Sundance: Digital Moguls Hawk MySpace and IMDb

While the Sundance media reports on the beleaguered independent theatrical market, which may never return to its former robust self–even with diminished production over the next few years–various Internet moguls are in Sundance networking and hawking their movie-centric wares.

While NetFlix’s Reed Hastings insisted he was just watching movies, Col Needham, the Bristol-based film buff founder of Amazon-owned IMDb, the biggest movie website, is in Park City for the second time, hosting meetings at his suite at the spanking new Hotel Park City. With Without a Box, FilmFinders and Amazon Unbox, IMDb is moving steadily into building a bigger movie community and adding content. Here’s its Road to Sundance Page.

Chris DeWolfe, one of the co-founders of MySpace, is in Sundance for the fourth year, holding court at the MySpace Cafe (which has free computers) and looking to push harder on the movie side into some of the same initiatives that worked so well for music. It’s about giving people pages and marketing and fan opportunities. The studios are still taking advantage of MySpace for promoting their movies via official movie sites, and any sequel can take off from an established fanbase with a little updating.

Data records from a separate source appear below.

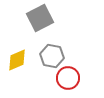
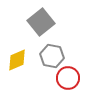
gray square: moved 1 px right, 4 px down; rotated 12 degrees counterclockwise
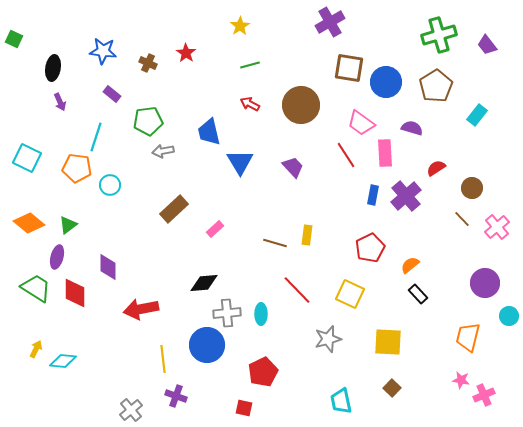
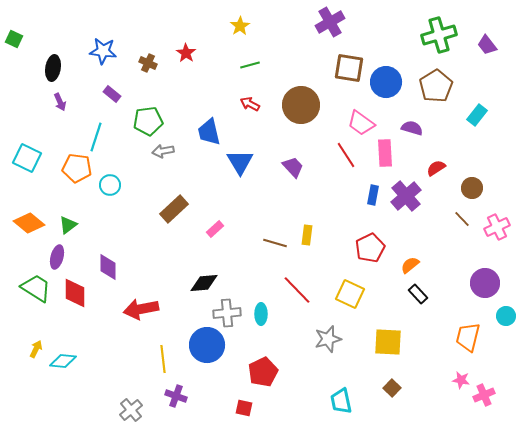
pink cross at (497, 227): rotated 15 degrees clockwise
cyan circle at (509, 316): moved 3 px left
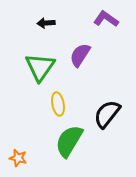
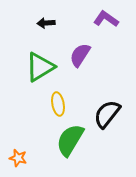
green triangle: rotated 24 degrees clockwise
green semicircle: moved 1 px right, 1 px up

Even though Facebook has made inroads with 46 million viewers (I now ignore my ugly MySpace page), according to comScore Media Metrix, MySpace is still huge, with 76 million unique users. Both are growing. “MySpace mirrors the census of the U.S.,” says DeWolfe. “You can talk about early adopters when you’re 2 million, but when you’re 76 million, it’s everyone. 40% of all moms are on MySpace. Kirk Douglas is blogging. People are getting more social online. Their engagement, the number of minutes they spend online, is up 40% this year over last year.”

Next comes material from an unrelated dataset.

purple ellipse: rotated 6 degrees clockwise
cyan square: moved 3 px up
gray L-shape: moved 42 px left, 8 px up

MySpace, like every other movie-oriented site, saw traffic surges related to The Dark Knight: it was the number one destination on the internet to find information about that movie, says DeWolfe, who is partnering with other film sites like Flixter, too.

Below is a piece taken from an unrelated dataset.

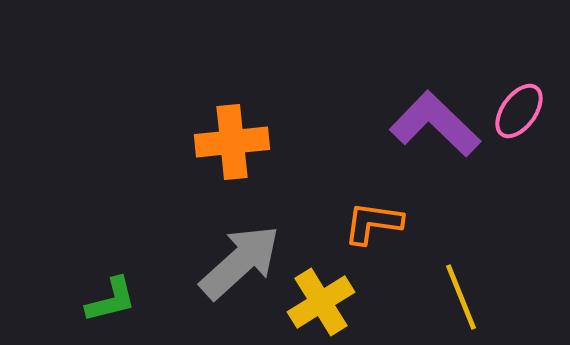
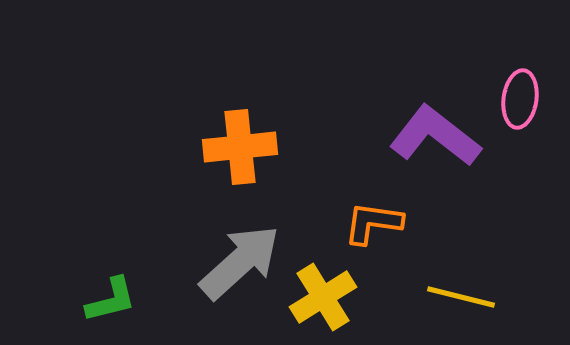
pink ellipse: moved 1 px right, 12 px up; rotated 28 degrees counterclockwise
purple L-shape: moved 12 px down; rotated 6 degrees counterclockwise
orange cross: moved 8 px right, 5 px down
yellow line: rotated 54 degrees counterclockwise
yellow cross: moved 2 px right, 5 px up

E-commerce is DeWolfe’s new focus: “We’re working on selling ringtones, downloads, merchandise, tickets,” he says. What about DVDs? “I’m not sure DVD sales are the future of our business. It’s not a large profit center, although bands do sell merchandise, tickets, CDs, and DVDs. MySpace is the hub of their entire career. We’re looking into the future of download sales. We’re selling MP3 downloads. But they aren’t large margins, as Steve Jobs will tell you.”